● **WHAT YOU HAVE TO DO**:
The answer should be each line of the records that contains the word "эндоскопы"; please copy them all.
++++ DATA SUPPLIED
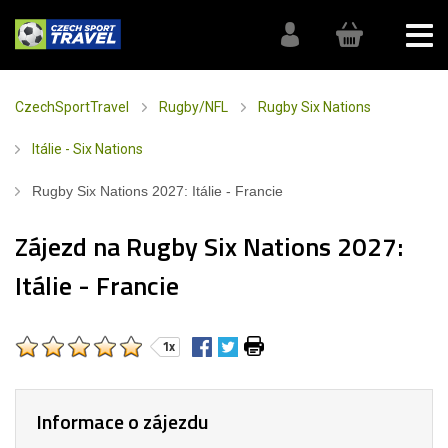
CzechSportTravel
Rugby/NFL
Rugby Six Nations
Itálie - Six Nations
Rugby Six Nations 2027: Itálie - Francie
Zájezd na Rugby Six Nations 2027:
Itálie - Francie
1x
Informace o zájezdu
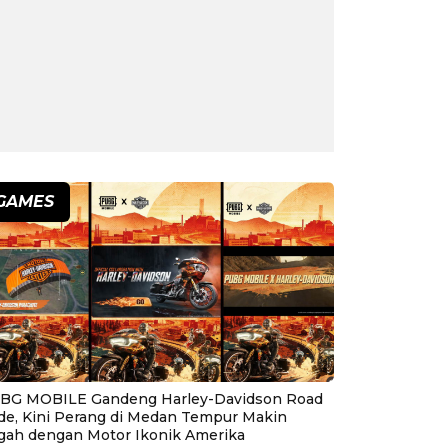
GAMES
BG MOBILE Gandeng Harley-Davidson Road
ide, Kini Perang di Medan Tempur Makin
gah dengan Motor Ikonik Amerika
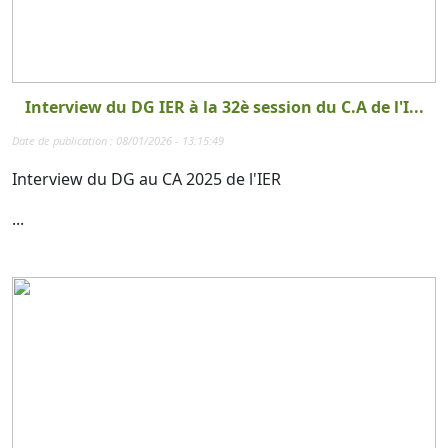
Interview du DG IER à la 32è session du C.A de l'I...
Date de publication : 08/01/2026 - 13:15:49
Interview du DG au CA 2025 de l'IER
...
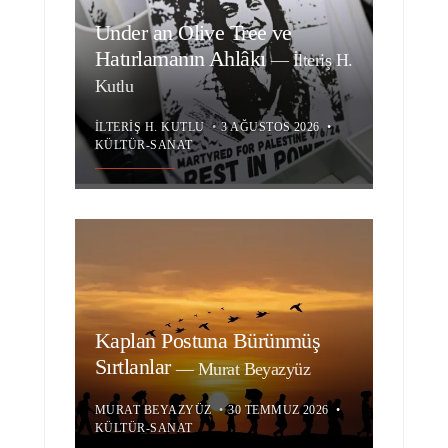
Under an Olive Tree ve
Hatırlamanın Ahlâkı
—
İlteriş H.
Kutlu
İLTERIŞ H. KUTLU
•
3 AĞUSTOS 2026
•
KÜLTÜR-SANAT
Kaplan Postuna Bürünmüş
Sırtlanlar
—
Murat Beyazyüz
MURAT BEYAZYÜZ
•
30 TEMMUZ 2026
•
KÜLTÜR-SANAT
++++++++
++++ DATA SUPPLIED
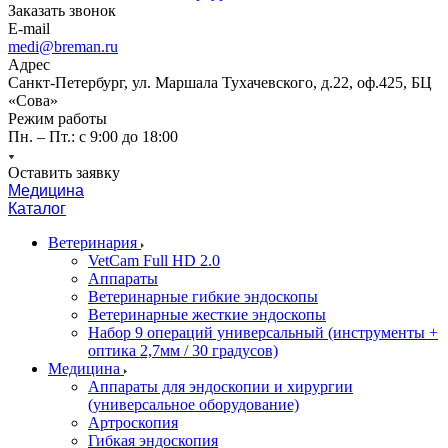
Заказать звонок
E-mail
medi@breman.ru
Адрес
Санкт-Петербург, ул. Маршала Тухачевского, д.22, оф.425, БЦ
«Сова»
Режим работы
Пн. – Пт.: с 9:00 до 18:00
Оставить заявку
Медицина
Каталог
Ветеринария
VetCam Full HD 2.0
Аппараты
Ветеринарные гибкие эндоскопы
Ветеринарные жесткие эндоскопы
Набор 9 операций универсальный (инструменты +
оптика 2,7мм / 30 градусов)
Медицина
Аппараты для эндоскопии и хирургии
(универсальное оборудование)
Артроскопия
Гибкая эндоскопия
++++++++
● **REPLY**:
Ветеринарные гибкие эндоскопы
Ветеринарные жесткие эндоскопы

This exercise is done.